Based on his activist philosophies, we would expect Fivespan to have a position in Qiagen for some time and tried to work with the management behind the scenes. The company is a quiet investor and does not publish its positions (i.e. this is one of six current positions and the only one publicly known). We believe that the company may not play as inadequate as Fivespan. An indication of this is that the company may have mentioned a bar for his Q1 results in response to Fivespan's commitment and increased expectations of its margins, which aimed at over 30% for the year and over 31% before its timeline of 2028. Qiagen also published a press release in which the product pipeline is not described anything new per se, but a clear change in the sea in terms of management of investor communication and proactive strategic planning. There are different ways of doing this. Management can agree to use FiveSpan who does not work for real controversy measures – growth and margin improvement, the same thing that wants the same wish. Management can ignore the investor by doing measures in accordance with the plan that leads to the appreciation of the shareholders.

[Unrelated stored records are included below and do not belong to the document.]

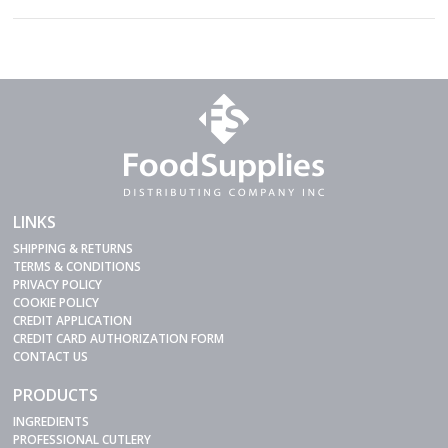
LINKS
SHIPPING & RETURNS
TERMS & CONDITIONS
PRIVACY POLICY
COOKIE POLICY
CREDIT APPLICATION
CREDIT CARD AUTHORIZATION FORM
CONTACT US
PRODUCTS
INGREDIENTS
PROFESSIONAL CUTLERY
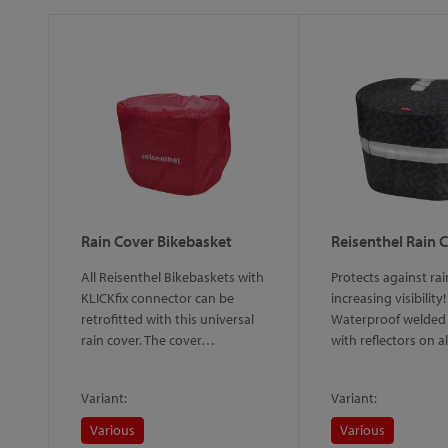
Rain Cover Bikebasket
Reisenthel Rain 
All Reisenthel Bikebaskets with
Protects against rai
ed
KLICKfix connector can be
increasing visibility!
retrofitted with this universal
Waterproof welded 
rain cover. The cover…
with reflectors on a
d…
Variant:
Variant:
Various
Various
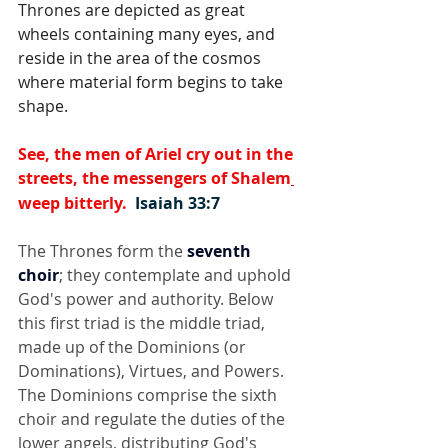
Thrones are depicted as great 
wheels containing many eyes, and 
reside in the area of the cosmos 
where material form begins to take 
shape.
See, the men of Ariel cry out in the 
streets, 
the messengers of Shalem
weep bitterly.  
Isaiah 33:7
The Thrones form the 
seventh 
choir
; they contemplate and uphold 
God's power and authority. Below 
this first triad is the middle triad, 
made up of the Dominions (or 
Dominations), Virtues, and Powers. 
The Dominions comprise the sixth 
choir and regulate the duties of the 
lower angels, distributing God's 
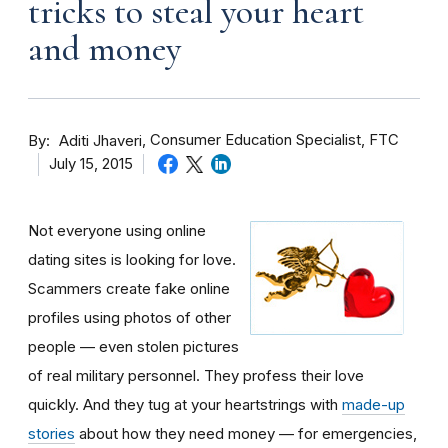
tricks to steal your heart
and money
By
Consumer Education Specialist, FTC
Aditi Jhaveri
July 15, 2015
Not everyone using online
dating sites is looking for love.
Scammers create fake online
profiles using photos of other
people — even stolen pictures
of real military personnel. They profess their love
quickly. And they tug at your heartstrings with
made-up
stories
about how they need money — for emergencies,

Or management can ignore the company and continue with a flat stock price. In view of the fact that we do not expect FiveSpan to pursue a board seat here aggressively, we believe that the first option is preferable, the second is bearable and the third is unacceptable. Often the tone of an activist campaign does not depend on the activist, but on the company's reaction. This scenario could be a perfect example of this.

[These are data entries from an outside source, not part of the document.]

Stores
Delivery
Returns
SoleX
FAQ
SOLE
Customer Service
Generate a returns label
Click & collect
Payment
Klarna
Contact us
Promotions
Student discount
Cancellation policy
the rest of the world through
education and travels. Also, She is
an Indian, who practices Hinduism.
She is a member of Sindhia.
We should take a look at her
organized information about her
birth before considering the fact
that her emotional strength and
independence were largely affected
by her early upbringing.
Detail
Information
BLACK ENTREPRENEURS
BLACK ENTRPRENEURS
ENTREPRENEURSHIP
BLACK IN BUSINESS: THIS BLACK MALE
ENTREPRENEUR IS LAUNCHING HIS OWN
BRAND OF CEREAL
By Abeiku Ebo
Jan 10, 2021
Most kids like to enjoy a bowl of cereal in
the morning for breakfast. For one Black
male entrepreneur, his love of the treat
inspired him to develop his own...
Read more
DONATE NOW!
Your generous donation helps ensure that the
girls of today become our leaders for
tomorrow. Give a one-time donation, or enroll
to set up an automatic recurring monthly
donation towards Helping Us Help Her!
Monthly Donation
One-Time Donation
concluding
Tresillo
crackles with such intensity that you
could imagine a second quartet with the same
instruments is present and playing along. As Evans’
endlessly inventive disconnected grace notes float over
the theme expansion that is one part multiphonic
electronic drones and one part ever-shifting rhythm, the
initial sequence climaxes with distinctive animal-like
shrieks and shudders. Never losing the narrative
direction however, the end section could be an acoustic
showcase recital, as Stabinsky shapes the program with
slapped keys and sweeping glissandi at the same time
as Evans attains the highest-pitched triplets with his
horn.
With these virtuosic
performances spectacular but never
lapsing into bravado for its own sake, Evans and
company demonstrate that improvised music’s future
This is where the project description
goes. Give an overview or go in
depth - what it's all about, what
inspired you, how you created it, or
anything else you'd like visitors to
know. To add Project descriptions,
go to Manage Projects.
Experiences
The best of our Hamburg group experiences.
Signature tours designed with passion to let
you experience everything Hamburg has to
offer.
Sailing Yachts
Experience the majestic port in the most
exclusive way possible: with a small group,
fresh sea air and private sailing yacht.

As already mentioned, Fivespan estimates companies with several ways to the shareholder value, of which one is strategic transactions. Qiagen is a very attractive asset. In fact, the company had discussions with several applicants about a potential transaction before the Kovid. In 2020 they agreed to an improved offer of 43 euros per share of Thermo Fisher Scientific, but the deal ultimately broke down, after Thermo did not achieve the two third offer offer threshold, which partly came from the deal due to a covid passage of the share and singing actor like Davidson Kempner. Today the business is just as strong, if not stronger, and the financial year of 25 EPS is expected to be higher than in 2020. A sale is never the first choice of Fivespan in an investment. The company will concentrate on the available operational and allocation improvements in order to create the shareholders, but evaluate that the company is offered against any potential acquisition and that the best for the shareholders is advocated and supported for the best for the best. With strategic and respected assets – and with stock trading something below the previous offer price five years ago – there is an undesirable offer for the company not outside the area of ​​the possibility.

Ken Squire is the founder and president of 13D monitor, an institutional research service for shareholders, and the founder and portfolio manager of the 13D Activist Fund, an investment fund that invests in an activist 13D investment.